The younger Mubarak was on the list of leaders in the report titled “The Top 10 African Leaders to Watch in 2010.” Also making the list are Nigerian President Umaru Yar’ Adua, South African President Jacob Zuma, Congolese President Joseph Kabila, Ghana President John Otameles and Botswana President Iam Khama.

The American advisory and research company “Bello and Manchau” pursues research on African Affairs, and is based in New York.

It said in its report that “Gamal Mubarak, who turns 47 in December 2010, is primarily credited with recruiting a new generation of neoliberals into the NDP and [the] Egyptian government with his reformist vision for Egypt’s future.”

The report continued arguing “as such, he is popular with many, especially younger, Egyptians, who see him as a clear break from the old guard of the NDP.”

The company added in the report that “since Egypt is a de facto single-party state with the NDP holding an overwhelming majority of seats in Parliament, Gamal’s position gives him vast powers in setting national policy.”

Egyptians, however, are not as convinced as to the younger Mubarak’s positioning to take the helm of leadership in the country.

“It will be more of the same,” said George Ishaq, a leading activist. “The government, whether it is Mubarak old or Mubarak young, or Soliman, or whoever, they will continue to be corrupt, dictatorial and arrest people in this country who want freedom.”

The report added that for the last decade, persistent international and local speculation, both popular and scholarly, has been that long-serving Egyptian President Hosni Mubarak, who will turn 82 in May 2010, has been grooming his younger son for taking over the presidency, a claim both have vehemently denied. However, Gamal’s high profile and his rising status within the ruling NDP are more than telling indications of the increasing inevitability of this development, the report stated.

It pointed out that Gamal Mubarak was “strongly was promoted in Washington,” where he visited in 2003 as leader of an official Egyptian delegation that met with then Vice-President Dick Cheney, Secretary of State Colin Powell, Secretary of Defense Donald Rumsfeld and National Security Adviser Condoleezza Rice.

The consultancy said that Gamal, who is neither an elected or appointed government official, also paid a private visit to the White House in May 2006, an honor rarely afforded even elected presidents across the globe.

“Egypt’s political climate is already overheated with widespread opposition to hereditary succession and President Mubarak’s rule in general. And any serious talk of Gamal taking power could prove the tipping point for widespread public protest and instability,” the report did warn.

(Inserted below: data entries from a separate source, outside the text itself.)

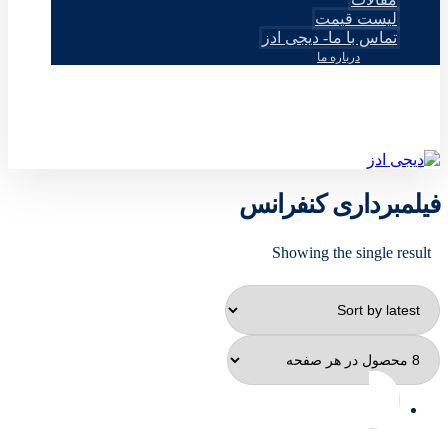
لیست قیمت
تماس با ما- دیجی ادز
درباره ما
© طراحی توسط دیجی ادز 2026
فیلمبرداری کنفرانس
Showing the single result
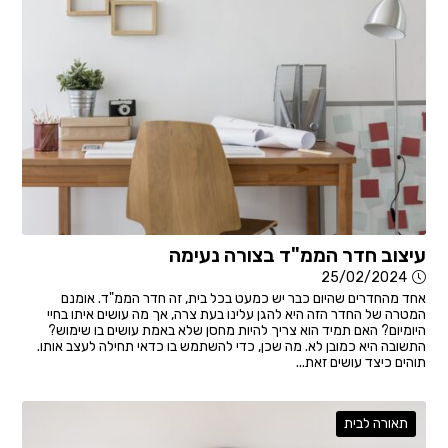
עיצוב חדר הממ"ד בצורה נעימה
25/02/2024
אחד מהחדרים שהיום כבר יש כמעט בכל בית, זה חדר הממ"ד. אומנם
המטרה של החדר הזה היא להגן עלינו בעת צרה, אך מה עושים איתו בחיי
היומיום? האם תמיד הוא צריך להיות מחסן שלא באמת עושים בו שימוש?
התשובה היא כמובן לא. מה שכן, כדי להשתמש בו כדאי תחילה לעצב אותו.
תוהים כיצד עושים זאת...
תאורה לבית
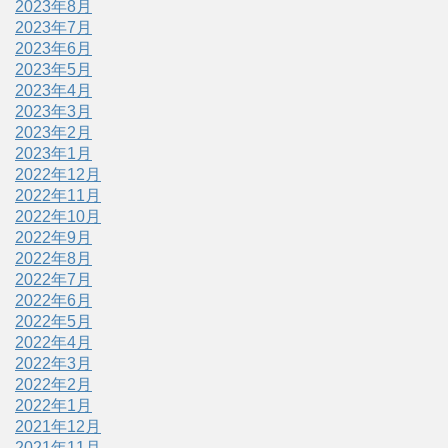
2023年8月
2023年7月
2023年6月
2023年5月
2023年4月
2023年3月
2023年2月
2023年1月
2022年12月
2022年11月
2022年10月
2022年9月
2022年8月
2022年7月
2022年6月
2022年5月
2022年4月
2022年3月
2022年2月
2022年1月
2021年12月
2021年11月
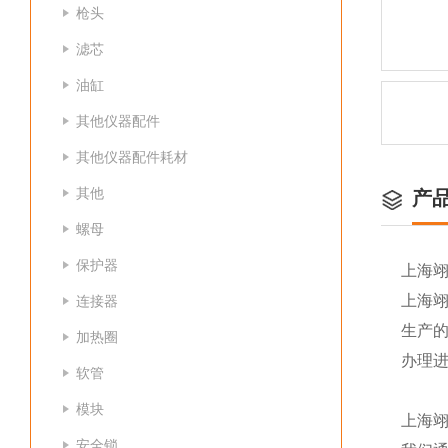
枪头
滤芯
油缸
其他仪器配件
其他仪器配件耗材
其他
产
螺母
保护器
上海
上海
连接器
生产
加热圈
办理
软管
模块
上海
安全锁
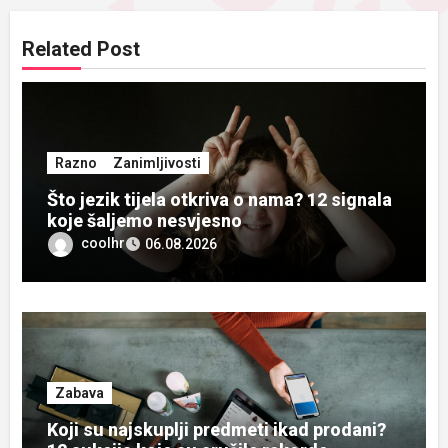
Related Post
Razno
Zanimljivosti
Što jezik tijela otkriva o nama? 12 signala
koje šaljemo nesvjesno
coolhr
06.08.2026
Zabava
Koji su najskuplji predmeti ikad prodani?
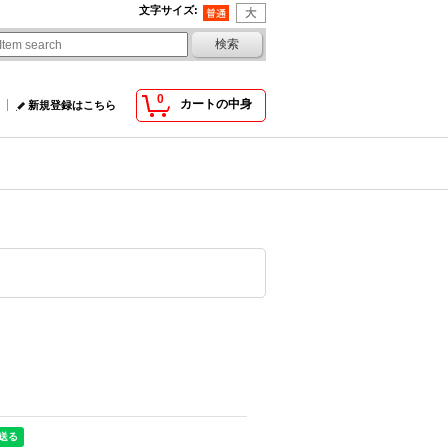
文字サイズ
:
0
カートの中身
新規登録はこちら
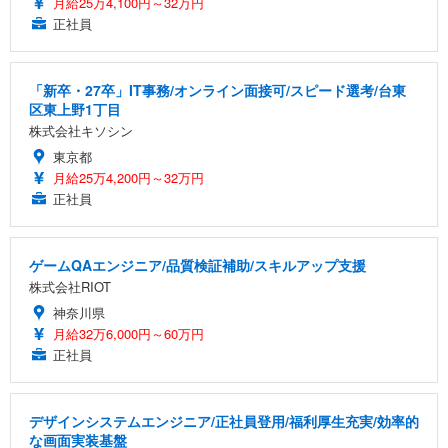
月給25万4,100円～32万円
正社員
「新卒・27卒」IT事務/オンライン面接可/スピード選考/台東
区東上野1丁目
株式会社キソシン
東京都
月給25万4,200円～32万円
正社員
ゲームQAエンジニア/品質検証補助/スキルアップ支援
株式会社RIOT
神奈川県
月給32万6,000円～60万円
正社員
デザインシステムエンジニア/正社員登用/福利厚生充実/効率的
な画面実装基盤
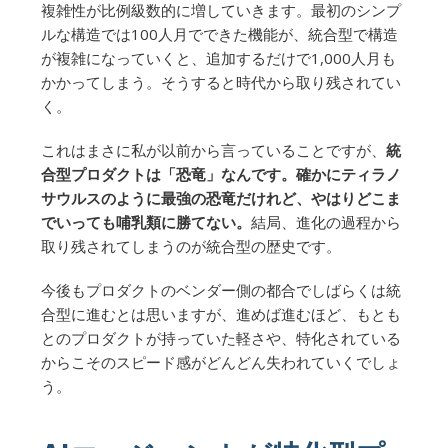
複雑性が比例級数的に増していきます。最初のシンプ
ルな構造では100人月でできた機能が、統合型で構造
が複雑になっていくと、追加するだけで1,000人月も
かかってしまう。そうすると時代から取り残されてい
く。
これはまさに私が以前から言っていることですが、
統
合型プロダクトは「恐竜」なんです。確かにティラノ
サウルスのように最強の恐竜だけれど、やはりどこま
でいっても哺乳類に勝てない。
結局、進化の過程から
取り残されてしまうのが統合型の歴史です。
今後もプロダクトのベンダー側の都合でしばらくは統
合型に進むとは思いますが、進めば進むほど、もとも
とのプロダクトが持っていた軽さや、特化されている
からこそのスピード感がどんどん失われていくでしょ
う。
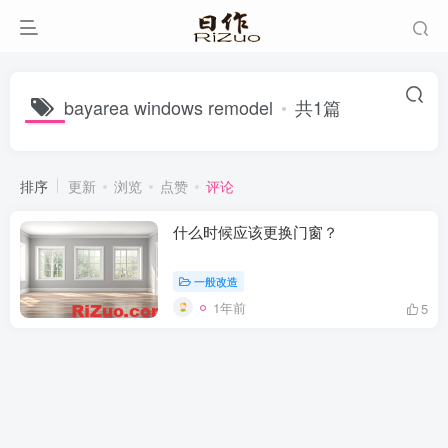
bayarea windows remodel
共1篇
排序
更新
浏览
点赞
评论
什么时候应该更换门窗？
一般改造
1年前
5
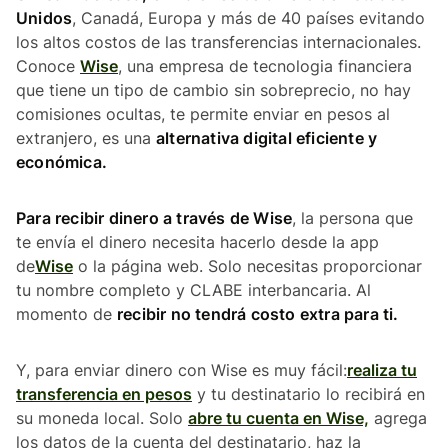
Unidos
, Canadá, Europa y más de 40 países evitando
los altos costos de las transferencias internacionales.
Conoce
Wise
, una empresa de tecnologia financiera
que tiene un tipo de cambio sin sobreprecio, no hay
comisiones ocultas, te permite enviar en pesos al
extranjero, es una
alternativa digital eficiente y
económica.
Para recibir dinero a través de Wise
, la persona que
te envía el dinero necesita hacerlo desde la app
de
Wise
o la página web. Solo necesitas proporcionar
tu nombre completo y CLABE interbancaria. Al
momento de
recibir no tendrá costo extra para ti.
Y, para enviar dinero con Wise es muy fácil:
realiza tu
transferencia en pesos
y tu destinatario lo recibirá en
su moneda local. Solo
abre tu cuenta en Wise,
agrega
los datos de la cuenta del destinatario, haz la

It concluded in its report that Gamal’ succession would depend on the acceptance of the Egyptian people “who have suffered decades of failed promises under President Mubarak” as well as the position of the military establishment of the “leadership of someone who does not carry the credentials of the country’s military for the first time in its history.”

Former General turned military analyst Mohamed Kadry Said says that Mubarak junior must be careful when it comes to the armed forces. The Al Ahram Political and Strategic Studies analyst argues that unlike the past, when presidents were military men, “the Egyptian military is very weary of a civilian as leader.”

Said believes that Gamal would need to win a “somewhat open election in order to get the military on his side.”